「……」
 嵐は振り向かない。ただバックミラーを凝視している。
 霧がいよいよ濃くなって、『猫目堂』も白樺林も見えなくなるまさにその瞬間―――
 真っ白い大きな翼が、清らかな光を放ちながら空へ向かって飛び立っていくのを、嵐は鏡越しにしっかりと確認した。
 「…やっぱりそういうことか」
 そう言って、くすりと笑いをもらした嵐に、
 「ん?お前、いま何か言った?」
 「いや、何にも」
 「そっか」
 「ん」

 「しかし、あのコーヒーと焼き林檎は絶品だったなあ。ぜひまた食いに来たいよな」
 「うーん」
 明良の素直な感想に、嵐は思わず首をひねる。
 「何だよ?お前、美味いと思わなかったの?」
 「いや、そうじゃなくて……」
 どうやら何も分かっていないらしい相棒に、いったい何と説明したら良いのだろう。そもそも、なぜ今回に限って明良にも美優の姿が見えたのか、どうにもそれが腑に落ちない。

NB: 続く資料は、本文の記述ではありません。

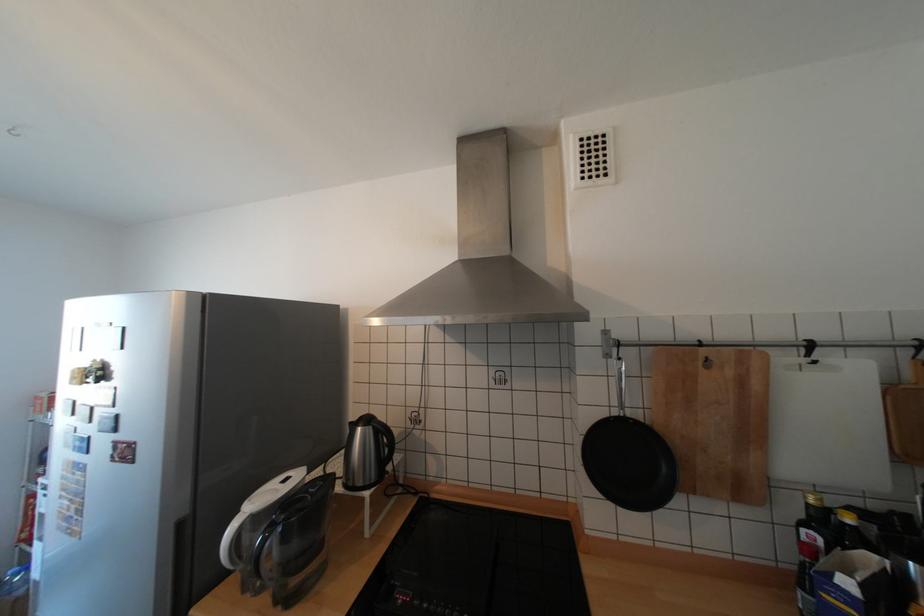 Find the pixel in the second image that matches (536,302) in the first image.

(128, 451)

 (あの神儺って子の力なのかな?それとも、あの二人の――)
 そんなことを考えて、傍らでぶつぶつ文句を言いながら車を運転している明良に、嵐はそっと視線を向ける。
 「なあ、嵐、お前はまた食ってみたいと思わねえの?」
 「いや、食いたいのはやまやまだけど、たぶんあの店にはもう二度と行けないような気がする」
 「何でだよ?」
 そこで話はまた堂々巡り。

 さて、どうしたものか。
 嵐が大きくため息をつくと、
 「あなたたちなら、きっと『猫目堂』に来ることが出来ますよ」
 「いつかきっと、またお二人でいらしてください」
 風に乗ってふわりと嵐の耳元に届いたのは、ラエルとカイトの柔らかな声。
 「……そうかも知れないな」
 嵐はくすりとほほ笑むと、かすかに頷いて見せた。
 隣では、明良が怒ったような顔でハンドルを握っている。